Gun manufacturers were also responsible for the image of the heroic, virtuous cowboy and his trusty six-shooter, "the gun that won the West." Cowboys were in fact mostly drunken, gnarly guys whose lives were about as romantic as grave-diggers. The idea of the quiet American who owed his independence and self-determination to his gun originally came into being to create a profitable market for guns. Gun sellers deployed such imagery to flatter the potential gun buyer and make him think he needed one to be safe, to be a man, and to be a proper American — the industry first built its market, then protected it with lobbying and vote-buying. Whenever sales stagnated, fresh injections of fear — whether fear of "others" or political encroachments on the Second Amendment — sharpened the appetite for more guns. Case in point: the Obama administration, with its progressive gun-control policies, has resulted in nearly unprecedented boom times for the gun industry.

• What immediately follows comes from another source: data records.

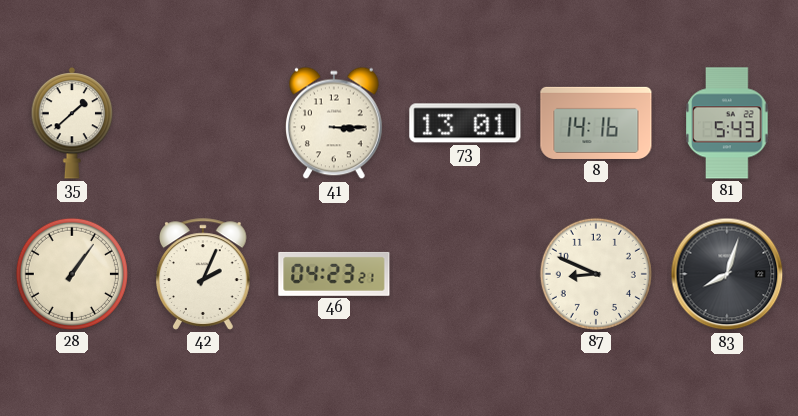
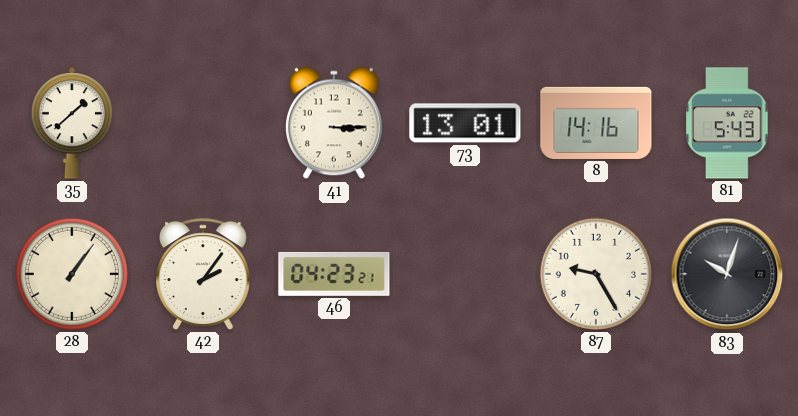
42: 2:04 -> 2:06
87: 8:49 -> 9:25
83: 8:03 -> 10:03
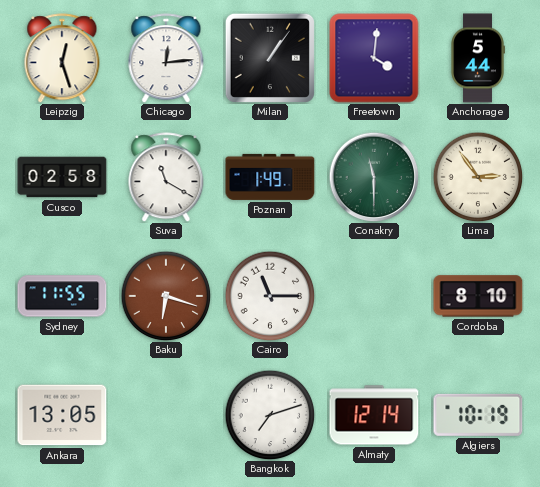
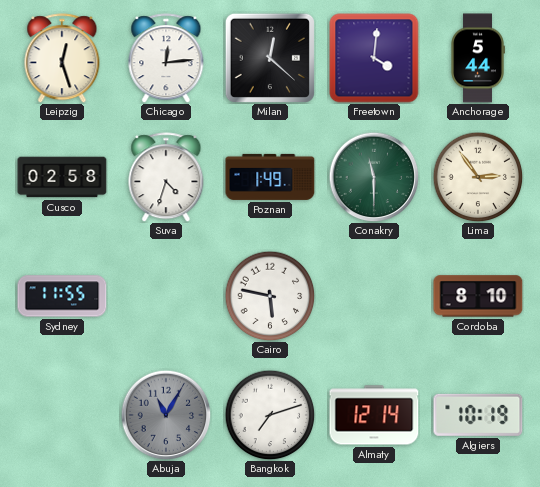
Milan: 1:06 -> 12:22
Suva: 11:20 -> 4:33
Baku: 6:18 -> none
Cairo: 11:15 -> 5:47
Ankara: 13:05 -> none
Abuja: none -> 11:05
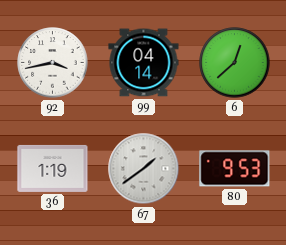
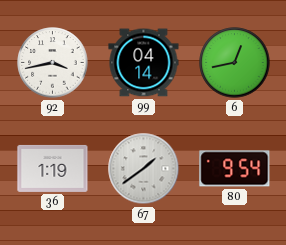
6: 12:38 -> 12:43
80: 9:53 -> 9:54
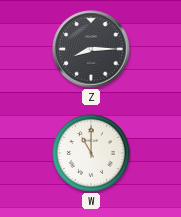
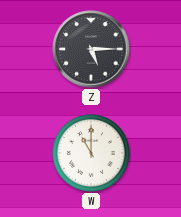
Z: 8:15 -> 5:15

Those original ideas are still evident today in the NRA's feverish rhetoric. The NRA insists Americans and guns grew up together, that an armed society is a polite society, and that we tighten gun laws at our peril, for if more Americans easily obtain the guns they "need," then shootings like the ones in Orlando this weekend would not happen because the "good guys" would not allow it.
Florida is one of the most favorable states for gun owners. So, following the NRA's logic, it should be one of the nation's most polite societies. The two shootings this weekend in Orlando certainly do not support that.
By enabling the gun industry — which, protected by lawmakers' interpretations of the Second Amendment, enjoys privileged status among consumer manufacturers — and allowing our politicians to bow to their political lobby, we have effectively militarized ourselves.
That is why the violence happened. And that is why it will continue to happen.